▸ **Exercise**:
Your answer must be an exact copy of the records below, minus the pictures.

────────────────────

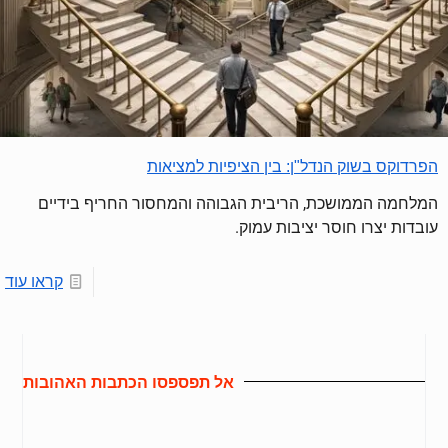
הפרדוקס בשוק הנדל"ן: בין הציפיות למציאות
המלחמה הממושכת, הריבית הגבוהה והמחסור החריף בידיים
עובדות יצרו חוסר יציבות עמוק.
קראו עוד
אל תפספסו הכתבות האהובות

────────────────────

▸ **Solution below**:
הפרדוקס בשוק הנדל"ן: בין הציפיות למציאות
המלחמה הממושכת, הריבית הגבוהה והמחסור החריף בידיים
עובדות יצרו חוסר יציבות עמוק.
קראו עוד
אל תפספסו הכתבות האהובות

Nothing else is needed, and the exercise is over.